Comparing the variation in different populations example

  • Listed below are amounts (in millions of dollars) collected from parking meters by Brinks and others in New York City.

    \[ \begin{matrix} \text{Collection contractor was Brinks:} & 1.3 & 1.5& 1.3& 1.5& 1.4& 1.7& 1.8& 1.7& 1.7& 1.6\\ \text{Collection contractor was not Brinks:}& 2.2 & 1.9& 1.5& 1.6& 1.5& 1.7& 1.9& 1.6& 1.6& 1.8 \end{matrix} \]

  • A larger data set was used to convict five Brinks employees of grand larceny.

  • The data were provided by the attorney for New York City, and they are listed on the DASL Web site.

  • We consider, the means and standard deviations are given,

    \[ \begin{matrix} \overline{x}_\text{Brinks} =1.55 & &s_\text{Brinks} = 0.178 \\ \overline{x}_\text{not Brinks} =1.73 & & s_\text{not Brinks} = 0.221 \end{matrix} \]

  • Discuss with a neighbor: what is the coefficient of variation for the two sample data sets?

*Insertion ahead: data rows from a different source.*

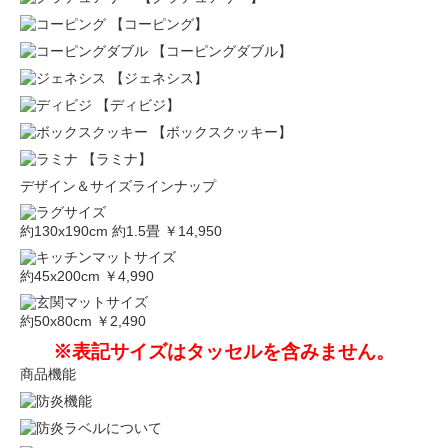
【コーピング】
【コーピングダブル】
【ジェネシス】
【ディビジ】
【ボックスクッキー】
【ラミナ】
デザイン＆サイズラインナップ
約130x190cm 約1.5畳
￥14,950
約45x200cm
￥4,990
約50x80cm
￥2,490
※表記サイズはタッセルを含みません。
商品機能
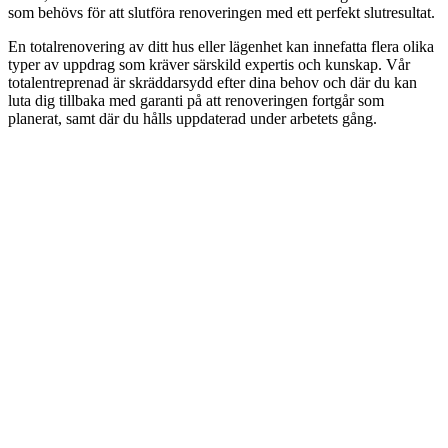
som behövs för att slutföra renoveringen med ett perfekt slutresultat.
En totalrenovering av ditt hus eller lägenhet kan innefatta flera olika
typer av uppdrag som kräver särskild expertis och kunskap. Vår
totalentreprenad är skräddarsydd efter dina behov och där du kan
luta dig tillbaka med garanti på att renoveringen fortgår som
planerat, samt där du hålls uppdaterad under arbetets gång.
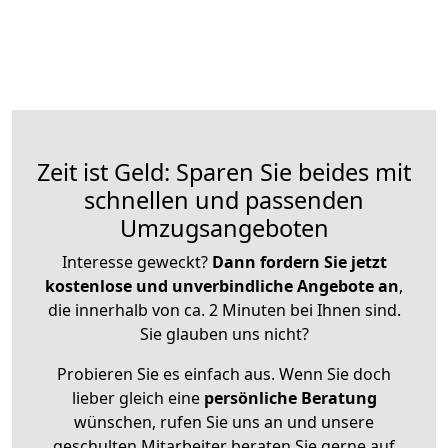
Zeit ist Geld: Sparen Sie beides mit
schnellen und passenden
Umzugsangeboten
Interesse geweckt?
Dann fordern Sie jetzt
kostenlose und unverbindliche Angebote an
,
die innerhalb von ca. 2 Minuten bei Ihnen sind.
Sie glauben uns nicht?
Probieren Sie es einfach aus. Wenn Sie doch
lieber gleich eine
persönliche Beratung
wünschen, rufen Sie uns an und unsere
geschulten Mitarbeiter beraten Sie gerne auf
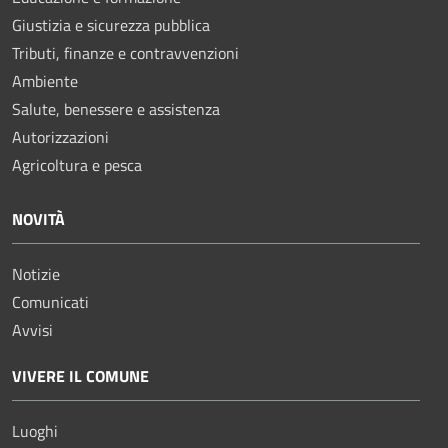
Giustizia e sicurezza pubblica
Tributi, finanze e contravvenzioni
Ambiente
Salute, benessere e assistenza
Autorizzazioni
Agricoltura e pesca
NOVITÀ
Notizie
Comunicati
Avvisi
VIVERE IL COMUNE
Luoghi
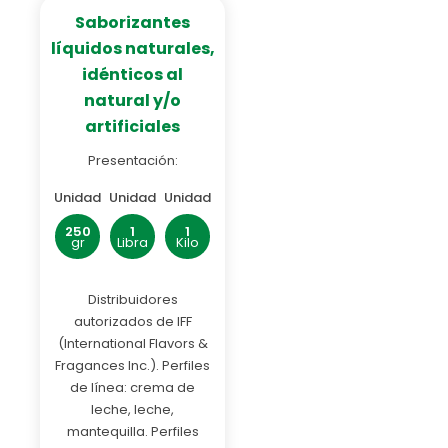
Saborizantes
líquidos naturales,
idénticos al
natural y/o
artificiales
Presentación:
Unidad
Unidad
Unidad
250
1
1
gr
Libra
Kilo
Distribuidores
autorizados de IFF
(International Flavors &
Fragances Inc.). Perfiles
de línea: crema de
leche, leche,
mantequilla. Perfiles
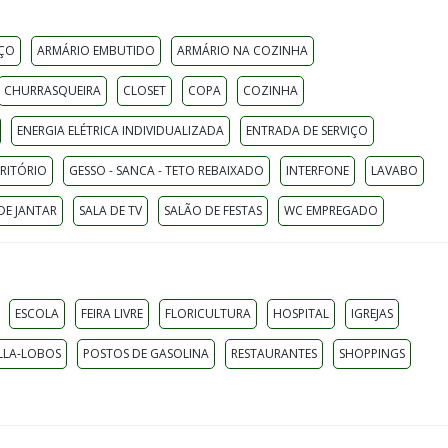
IÇO
ARMÁRIO EMBUTIDO
ARMÁRIO NA COZINHA
CHURRASQUEIRA
CLOSET
COPA
COZINHA
ENERGIA ELÉTRICA INDIVIDUALIZADA
ENTRADA DE SERVIÇO
CRITÓRIO
GESSO - SANCA - TETO REBAIXADO
INTERFONE
LAVABO
DE JANTAR
SALA DE TV
SALÃO DE FESTAS
WC EMPREGADO
ESCOLA
FEIRA LIVRE
FLORICULTURA
HOSPITAL
IGREJAS
LLA-LOBOS
POSTOS DE GASOLINA
RESTAURANTES
SHOPPINGS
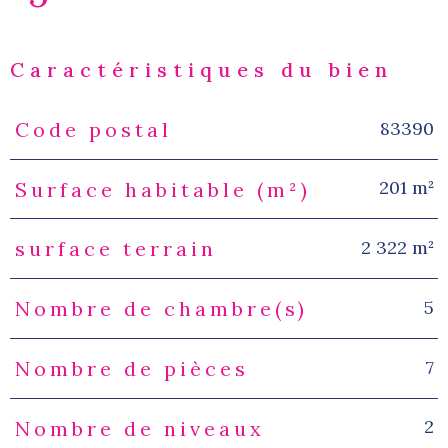
Caractéristiques du bien
83390
Code postal
Caractéristiques
Valeurs
201 m²
Surface habitable (m²)
2 322 m²
surface terrain
5
Nombre de chambre(s)
7
Nombre de pièces
2
Nombre de niveaux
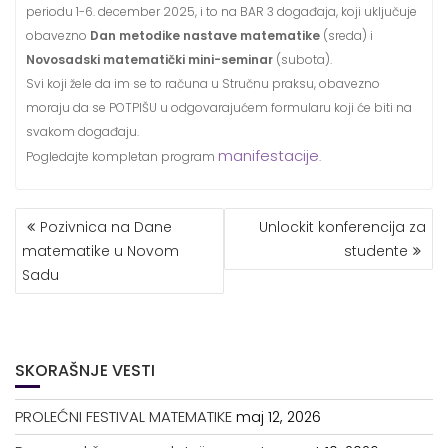
periodu 1-6. december 2025, i to na BAR 3 događaja, koji uključuje
obavezno
Dan metodike nastave matematike
(sreda) i
Novosadski matematički mini-seminar
(subota).
Svi koji žele da im se to računa u Stručnu praksu, obavezno
moraju da se POTPIŠU u odgovarajućem formularu koji će biti na
svakom događaju.
manifestacije
Pogledajte kompletan program
.
KRETANJE
Pozivnica na Dane
Unlockit konferencija za
ČLANKA
matematike u Novom
studente
Sadu
SKORAŠNJE VESTI
PROLEĆNI FESTIVAL MATEMATIKE
maj 12, 2026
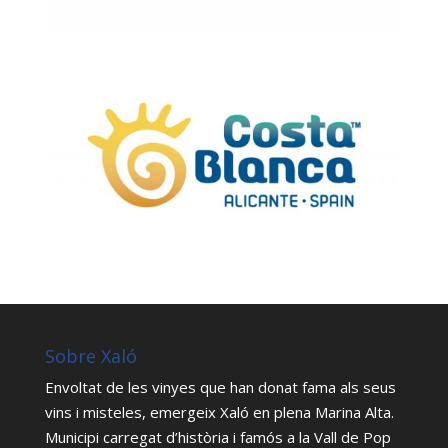
Sobre Xaló
Envoltat de les vinyes que han donat fama als seus
vins i misteles, emergeix Xaló en plena Marina Alta.
Municipi carregat d’història i famós a la Vall de Pop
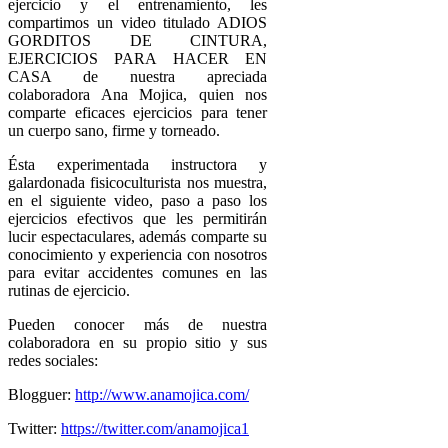
ejercicio y el entrenamiento, les
compartimos un video titulado ADIOS
GORDITOS DE CINTURA,
EJERCICIOS PARA HACER EN
CASA de nuestra apreciada
colaboradora Ana Mojica, quien nos
comparte eficaces ejercicios para tener
un cuerpo sano, firme y torneado.
Ésta experimentada instructora y
galardonada fisicoculturista nos muestra,
en el siguiente video, paso a paso los
ejercicios efectivos que les permitirán
lucir espectaculares, además comparte su
conocimiento y experiencia con nosotros
para evitar accidentes comunes en las
rutinas de ejercicio.
Pueden conocer más de nuestra
colaboradora en su propio sitio y sus
redes sociales:
Blogguer:
http://www.anamojica.com/
Twitter:
https://twitter.com/anamojica1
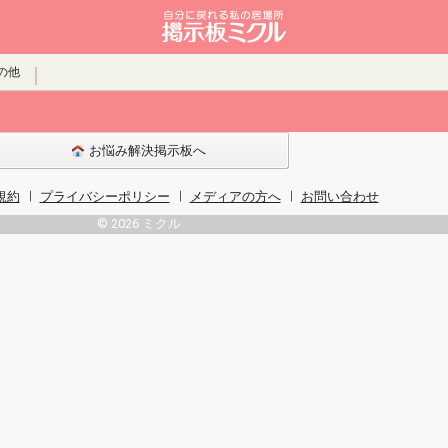
の他
お悩み解決掲示板へ
規約
プライバシーポリシー
メディアの方へ
お問い合わせ
© 2026 ミクル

Does the data listed here show evidence of stealing by Brinks employees?

  • The coefficients of variation are given as

    \[ \begin{matrix} CV_\text{Brinks} = \frac{ 0.178}{1.55}\times 100\% \approx 11.5\% \\ CV_\text{not Brinks} =\frac{0.221}{1.73} \times 100\% \approx 12.8\% \end{matrix} \]

  • Both data sets are on the same scale of millions of dollars, so that Brinks collection varies less than other collections by a factor of over \( 1\% \) of a million dollars, indicating something amiss.